I’m not ashamed to admit it. After all, everyone has their flaws, right? Mine are few and far between (of course), but I do have them like anyone else. One of them finds its home in one of my very favorite activities: the walk.
It doesn’t matter whether it’s a quick jaunt around the block or a hike on a beautiful mountain trail. That obedience school business of walking alongside my forever mom or dad? Forget about it. It’s just one of those things I haven’t quite mastered and I would be lying if I said I wanted to because I don’t. I like feeling (somewhat) free to smell and investigate and learn and meet new animals and their people.
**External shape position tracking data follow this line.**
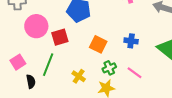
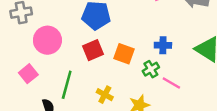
red square: (60, 37) -> (93, 50), moved
pink square: (18, 62) -> (28, 74), moved
green cross: (109, 68) -> (151, 69), moved

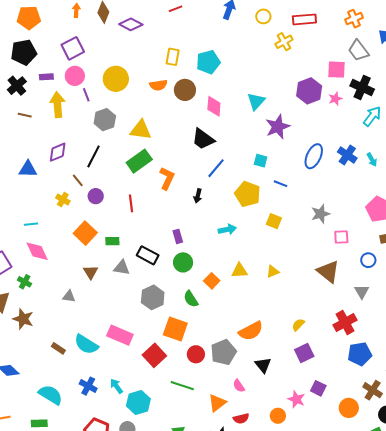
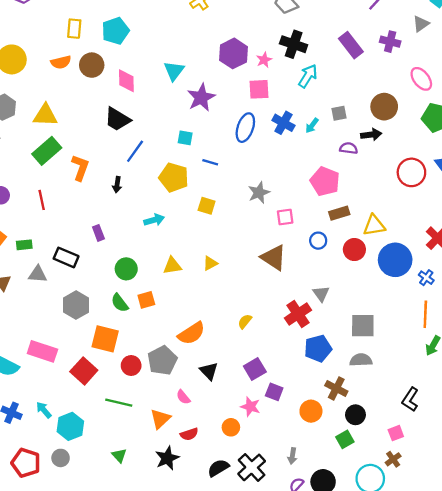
pink square: (336, 70) -> (259, 89), moved
cyan arrow: (372, 160) -> (312, 126), turned 72
green circle: (183, 262) -> (126, 269), moved
orange square: (212, 281) -> (146, 300), moved, turned 35
gray triangle: (362, 292) -> (321, 294), moved
purple square: (304, 353) -> (255, 369), moved

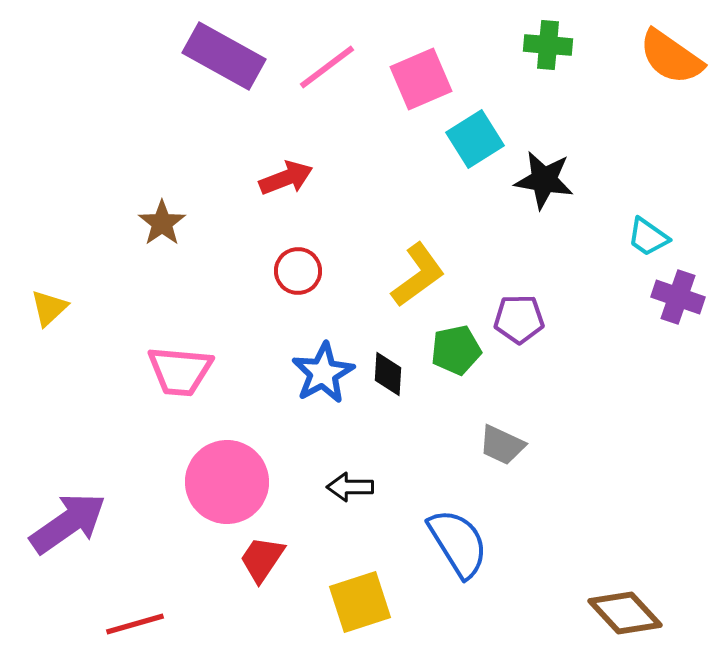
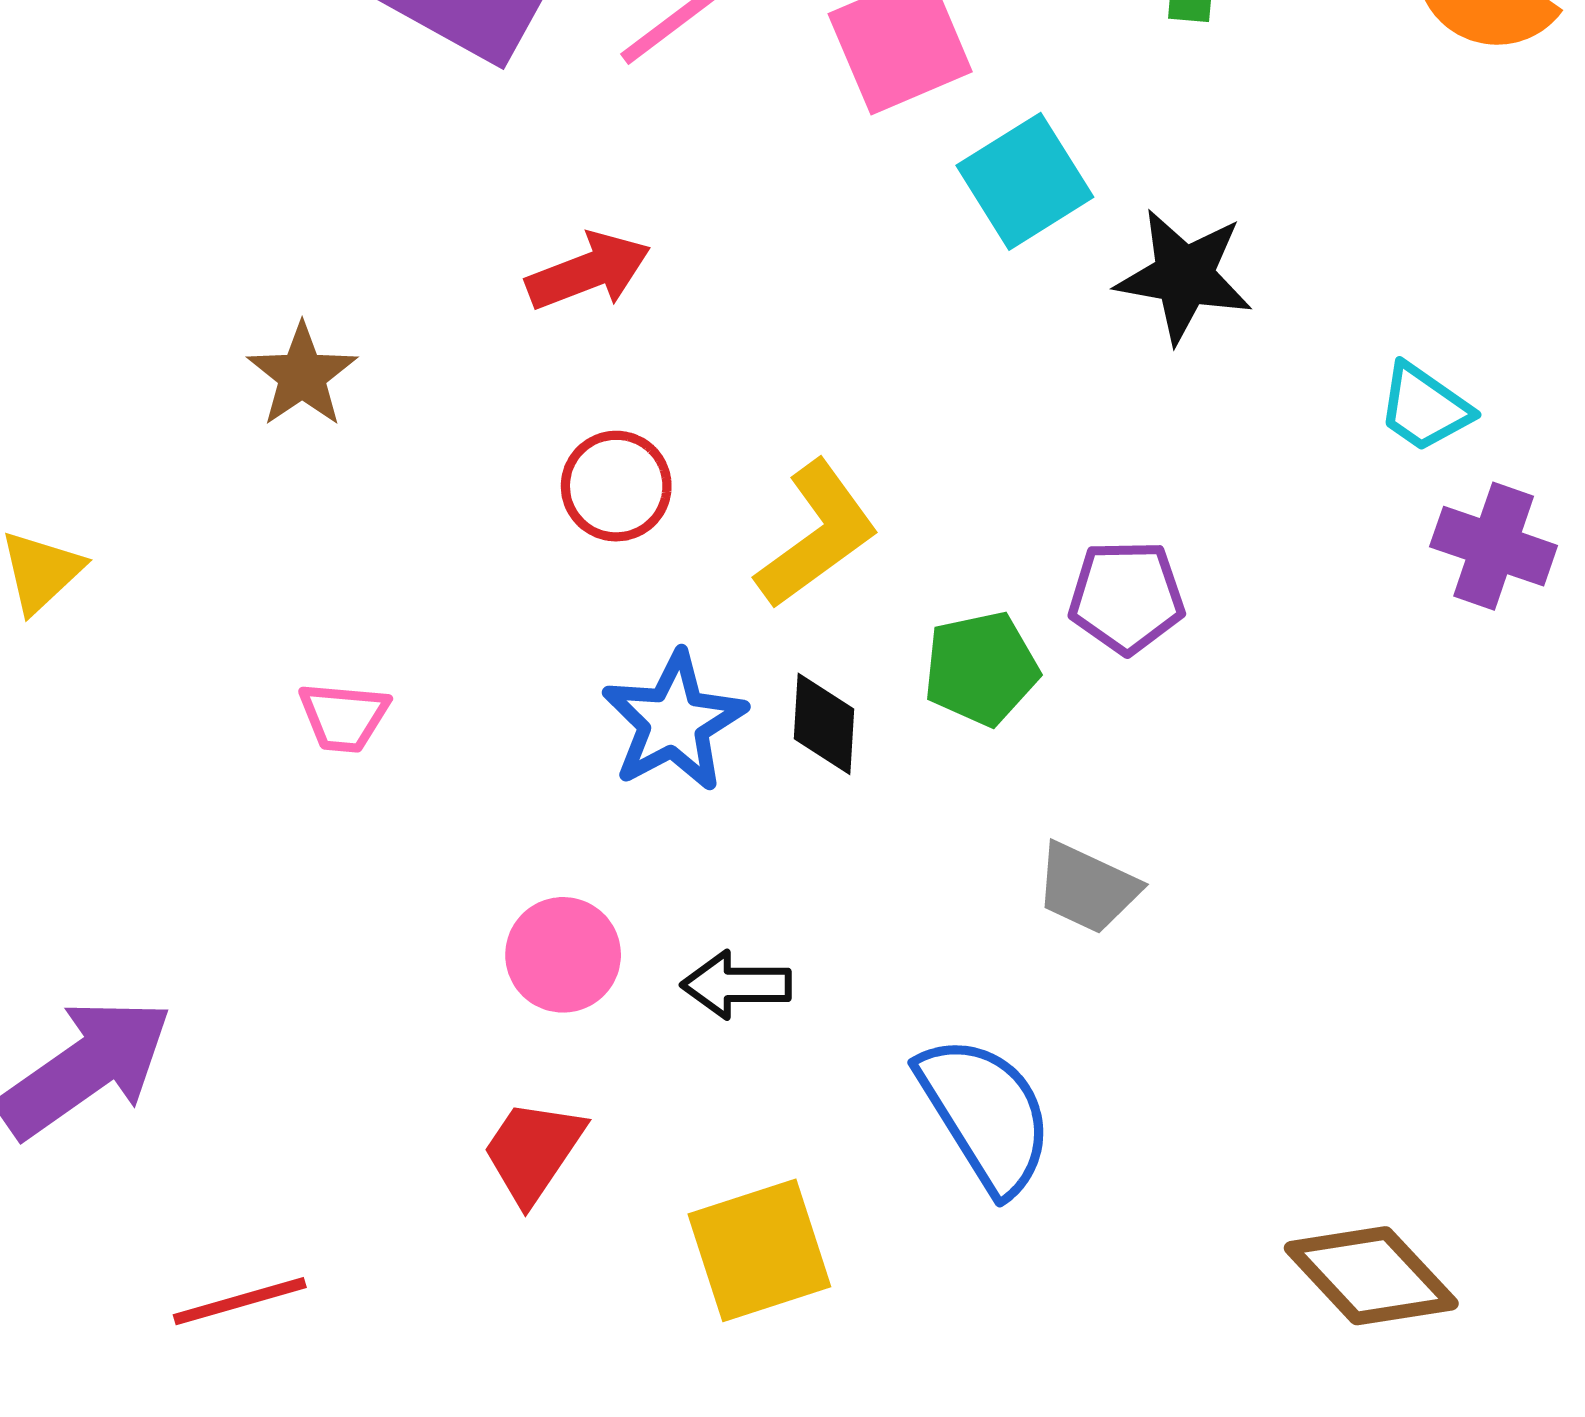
yellow L-shape: (418, 275) -> (817, 535), moved
pink trapezoid: (180, 371) -> (344, 717), size x0.6
pink circle: (227, 482) -> (563, 955), moved, size x0.6

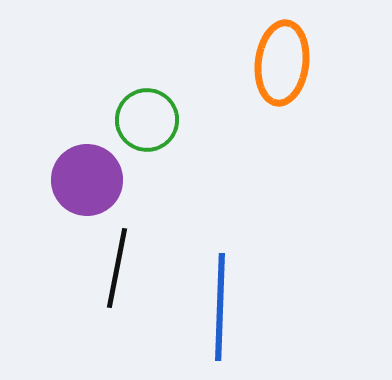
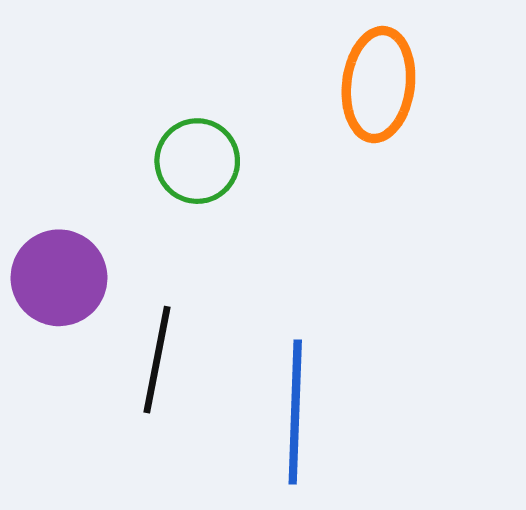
purple circle: (87, 180) -> (59, 278), moved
It’s nothing against my walker at the time. These are the things that bring a walk to life in my opinion.
But today I got to thinking about it within the psychological construct of friendship. Mom and dad and dear baby Carter left for a few hours tonight to go see some friends they haven’t seen much of since mom changed jobs a few months back. These are all good friends who my mom loves and I love by proxy. They have all come and gone as Carter was a newborn and now an infant. But time and distance has made it harder to get together recently. Until tonight.
Tonight all they got together and caught up and smiled and laughed. (I only wished I’d been there to see it (not only because I love seeing my people happy, but also because I miss these people). Instead, I heard the evening recapped upon their return home, which was (almost) as good as being there in doggie person. Because there was joy in friendship tonight.
It’s the kind of friendship French-Algerian philosopher Albert Camus wrote of when he said “don’t walk behind me; I may not lead. Don’t walk in front of me; I may not follow. Just walk beside me and be my friend.”
I’m happy for my people they have friends who walk beside them. Even when they fall behind or run ahead, they all catch up from time to time. And those are the moments that make me think. Maybe I’ve been going about the whole walk thing the wrong way. Dogs are a man’s best friend after all. It might be time to make a change. In the meantime, though, I will give thanks for friendship. From the ground up, it really is a sparkplug for joy.